[Start of Attachment]

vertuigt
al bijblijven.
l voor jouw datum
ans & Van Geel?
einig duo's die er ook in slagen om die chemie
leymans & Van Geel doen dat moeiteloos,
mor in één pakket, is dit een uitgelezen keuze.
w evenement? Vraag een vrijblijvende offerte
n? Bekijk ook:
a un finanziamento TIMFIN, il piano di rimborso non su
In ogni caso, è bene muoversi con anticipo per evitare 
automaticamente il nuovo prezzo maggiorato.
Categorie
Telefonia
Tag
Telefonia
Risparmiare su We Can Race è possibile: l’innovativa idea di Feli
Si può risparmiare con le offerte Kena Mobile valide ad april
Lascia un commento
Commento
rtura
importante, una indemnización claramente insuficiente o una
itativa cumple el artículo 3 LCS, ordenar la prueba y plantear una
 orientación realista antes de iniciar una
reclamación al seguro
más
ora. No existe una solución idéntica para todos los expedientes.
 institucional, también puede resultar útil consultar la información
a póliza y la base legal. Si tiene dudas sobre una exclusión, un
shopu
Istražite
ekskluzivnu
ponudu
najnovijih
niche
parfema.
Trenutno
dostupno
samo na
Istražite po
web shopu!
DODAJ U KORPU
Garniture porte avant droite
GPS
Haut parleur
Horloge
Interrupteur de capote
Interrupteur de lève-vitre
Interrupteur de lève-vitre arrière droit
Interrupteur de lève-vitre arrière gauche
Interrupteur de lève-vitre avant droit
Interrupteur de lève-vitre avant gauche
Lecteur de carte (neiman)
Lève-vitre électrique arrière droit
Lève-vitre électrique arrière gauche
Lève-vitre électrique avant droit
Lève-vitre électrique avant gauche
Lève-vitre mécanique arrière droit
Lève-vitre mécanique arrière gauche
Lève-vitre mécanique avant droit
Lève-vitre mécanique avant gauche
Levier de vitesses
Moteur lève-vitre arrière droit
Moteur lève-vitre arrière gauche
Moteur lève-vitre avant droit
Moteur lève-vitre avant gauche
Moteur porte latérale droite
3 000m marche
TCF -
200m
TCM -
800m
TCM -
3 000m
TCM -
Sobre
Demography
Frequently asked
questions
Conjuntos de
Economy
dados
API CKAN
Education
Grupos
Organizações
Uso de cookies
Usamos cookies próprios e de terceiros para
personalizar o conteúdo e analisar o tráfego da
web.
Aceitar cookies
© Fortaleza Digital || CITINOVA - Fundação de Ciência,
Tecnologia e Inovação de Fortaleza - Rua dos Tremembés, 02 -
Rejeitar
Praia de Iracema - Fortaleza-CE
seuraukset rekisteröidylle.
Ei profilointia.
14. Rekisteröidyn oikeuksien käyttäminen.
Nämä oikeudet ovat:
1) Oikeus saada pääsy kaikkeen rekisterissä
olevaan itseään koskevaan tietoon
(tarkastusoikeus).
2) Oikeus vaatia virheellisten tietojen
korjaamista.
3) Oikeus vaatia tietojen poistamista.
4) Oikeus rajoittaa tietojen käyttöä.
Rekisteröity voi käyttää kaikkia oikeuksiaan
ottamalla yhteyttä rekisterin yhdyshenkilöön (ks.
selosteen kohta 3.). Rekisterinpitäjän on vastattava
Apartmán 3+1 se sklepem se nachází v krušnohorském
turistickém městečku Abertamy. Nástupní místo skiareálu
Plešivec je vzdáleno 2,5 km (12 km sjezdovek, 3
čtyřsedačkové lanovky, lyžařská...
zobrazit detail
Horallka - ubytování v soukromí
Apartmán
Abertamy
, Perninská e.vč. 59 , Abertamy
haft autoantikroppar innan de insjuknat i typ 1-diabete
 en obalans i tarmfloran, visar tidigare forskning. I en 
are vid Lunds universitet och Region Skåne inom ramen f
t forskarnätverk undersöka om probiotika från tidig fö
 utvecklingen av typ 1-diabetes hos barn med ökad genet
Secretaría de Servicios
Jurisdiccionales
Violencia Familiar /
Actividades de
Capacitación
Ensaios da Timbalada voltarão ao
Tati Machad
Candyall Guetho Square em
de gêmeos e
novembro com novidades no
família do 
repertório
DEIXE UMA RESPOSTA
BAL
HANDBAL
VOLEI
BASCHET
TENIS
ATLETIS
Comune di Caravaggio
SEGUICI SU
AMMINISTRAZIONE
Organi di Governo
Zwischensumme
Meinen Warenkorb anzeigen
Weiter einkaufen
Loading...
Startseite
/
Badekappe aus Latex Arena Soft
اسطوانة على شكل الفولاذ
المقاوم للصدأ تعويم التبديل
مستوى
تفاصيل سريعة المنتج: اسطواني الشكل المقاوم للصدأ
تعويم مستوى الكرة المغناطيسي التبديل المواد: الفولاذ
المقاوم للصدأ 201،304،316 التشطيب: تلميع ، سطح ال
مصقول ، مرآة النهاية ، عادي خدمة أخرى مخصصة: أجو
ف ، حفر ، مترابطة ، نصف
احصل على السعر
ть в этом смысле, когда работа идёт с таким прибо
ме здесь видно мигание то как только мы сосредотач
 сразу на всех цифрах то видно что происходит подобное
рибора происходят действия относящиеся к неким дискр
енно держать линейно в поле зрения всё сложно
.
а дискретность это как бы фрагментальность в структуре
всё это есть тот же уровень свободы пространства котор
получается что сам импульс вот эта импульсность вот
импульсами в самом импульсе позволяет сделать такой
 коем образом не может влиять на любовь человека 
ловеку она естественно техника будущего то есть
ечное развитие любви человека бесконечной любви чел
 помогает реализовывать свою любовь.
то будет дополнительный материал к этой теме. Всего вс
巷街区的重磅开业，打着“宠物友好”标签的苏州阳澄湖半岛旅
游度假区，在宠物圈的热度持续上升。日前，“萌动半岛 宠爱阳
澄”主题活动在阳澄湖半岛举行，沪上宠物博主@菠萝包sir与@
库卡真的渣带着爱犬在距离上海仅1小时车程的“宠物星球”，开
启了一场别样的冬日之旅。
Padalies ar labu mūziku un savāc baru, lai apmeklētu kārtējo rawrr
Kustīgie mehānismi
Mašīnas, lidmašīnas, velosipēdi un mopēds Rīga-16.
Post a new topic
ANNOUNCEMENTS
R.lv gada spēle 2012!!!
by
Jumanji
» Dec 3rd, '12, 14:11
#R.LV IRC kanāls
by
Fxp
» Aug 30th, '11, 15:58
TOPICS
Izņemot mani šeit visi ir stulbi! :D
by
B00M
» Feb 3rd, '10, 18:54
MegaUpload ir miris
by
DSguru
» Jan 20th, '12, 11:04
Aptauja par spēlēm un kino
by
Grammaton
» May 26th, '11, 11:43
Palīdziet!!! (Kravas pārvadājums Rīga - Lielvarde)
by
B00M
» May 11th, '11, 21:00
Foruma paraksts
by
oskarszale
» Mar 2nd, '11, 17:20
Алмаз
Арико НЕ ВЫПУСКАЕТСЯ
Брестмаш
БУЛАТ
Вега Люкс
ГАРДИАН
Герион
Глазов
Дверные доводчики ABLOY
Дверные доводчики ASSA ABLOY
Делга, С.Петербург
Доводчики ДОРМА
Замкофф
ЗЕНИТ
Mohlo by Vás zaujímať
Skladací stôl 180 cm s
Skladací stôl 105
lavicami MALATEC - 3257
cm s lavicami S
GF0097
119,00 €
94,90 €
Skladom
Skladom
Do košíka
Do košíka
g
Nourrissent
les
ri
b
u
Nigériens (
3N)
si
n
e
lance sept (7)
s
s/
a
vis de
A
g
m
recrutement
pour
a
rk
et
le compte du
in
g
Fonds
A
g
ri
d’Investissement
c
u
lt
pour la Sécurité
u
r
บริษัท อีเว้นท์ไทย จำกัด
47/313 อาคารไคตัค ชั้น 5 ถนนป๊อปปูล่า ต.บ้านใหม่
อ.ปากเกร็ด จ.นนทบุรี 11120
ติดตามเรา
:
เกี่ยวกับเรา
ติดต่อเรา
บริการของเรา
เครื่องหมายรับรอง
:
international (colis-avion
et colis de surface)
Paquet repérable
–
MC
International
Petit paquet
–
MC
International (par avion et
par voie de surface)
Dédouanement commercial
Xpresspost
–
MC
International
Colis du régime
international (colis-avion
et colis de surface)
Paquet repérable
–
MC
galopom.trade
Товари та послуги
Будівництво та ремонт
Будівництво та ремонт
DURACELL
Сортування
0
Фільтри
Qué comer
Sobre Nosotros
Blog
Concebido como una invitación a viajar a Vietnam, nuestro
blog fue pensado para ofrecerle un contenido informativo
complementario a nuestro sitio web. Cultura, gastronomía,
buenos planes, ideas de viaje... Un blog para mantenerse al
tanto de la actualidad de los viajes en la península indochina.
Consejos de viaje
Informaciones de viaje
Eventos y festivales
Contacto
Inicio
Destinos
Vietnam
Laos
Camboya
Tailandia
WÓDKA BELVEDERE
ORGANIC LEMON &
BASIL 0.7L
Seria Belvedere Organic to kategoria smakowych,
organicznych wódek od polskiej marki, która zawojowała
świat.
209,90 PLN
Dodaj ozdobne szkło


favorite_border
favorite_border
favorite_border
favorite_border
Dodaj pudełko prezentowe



[End of Attachment]

Action item: Give back the records word for word. Start at the first line, end at the line containing "Moteur lève-vitre arrière droit", and include both.

Exercise response:
vertuigt
al bijblijven.
l voor jouw datum
ans & Van Geel?
einig duo's die er ook in slagen om die chemie
leymans & Van Geel doen dat moeiteloos,
mor in één pakket, is dit een uitgelezen keuze.
w evenement? Vraag een vrijblijvende offerte
n? Bekijk ook:
a un finanziamento TIMFIN, il piano di rimborso non su
In ogni caso, è bene muoversi con anticipo per evitare 
automaticamente il nuovo prezzo maggiorato.
Categorie
Telefonia
Tag
Telefonia
Risparmiare su We Can Race è possibile: l’innovativa idea di Feli
Si può risparmiare con le offerte Kena Mobile valide ad april
Lascia un commento
Commento
rtura
importante, una indemnización claramente insuficiente o una
itativa cumple el artículo 3 LCS, ordenar la prueba y plantear una
 orientación realista antes de iniciar una
reclamación al seguro
más
ora. No existe una solución idéntica para todos los expedientes.
 institucional, también puede resultar útil consultar la información
a póliza y la base legal. Si tiene dudas sobre una exclusión, un
shopu
Istražite
ekskluzivnu
ponudu
najnovijih
niche
parfema.
Trenutno
dostupno
samo na
Istražite po
web shopu!
DODAJ U KORPU
Garniture porte avant droite
GPS
Haut parleur
Horloge
Interrupteur de capote
Interrupteur de lève-vitre
Interrupteur de lève-vitre arrière droit
Interrupteur de lève-vitre arrière gauche
Interrupteur de lève-vitre avant droit
Interrupteur de lève-vitre avant gauche
Lecteur de carte (neiman)
Lève-vitre électrique arrière droit
Lève-vitre électrique arrière gauche
Lève-vitre électrique avant droit
Lève-vitre électrique avant gauche
Lève-vitre mécanique arrière droit
Lève-vitre mécanique arrière gauche
Lève-vitre mécanique avant droit
Lève-vitre mécanique avant gauche
Levier de vitesses
Moteur lève-vitre arrière droit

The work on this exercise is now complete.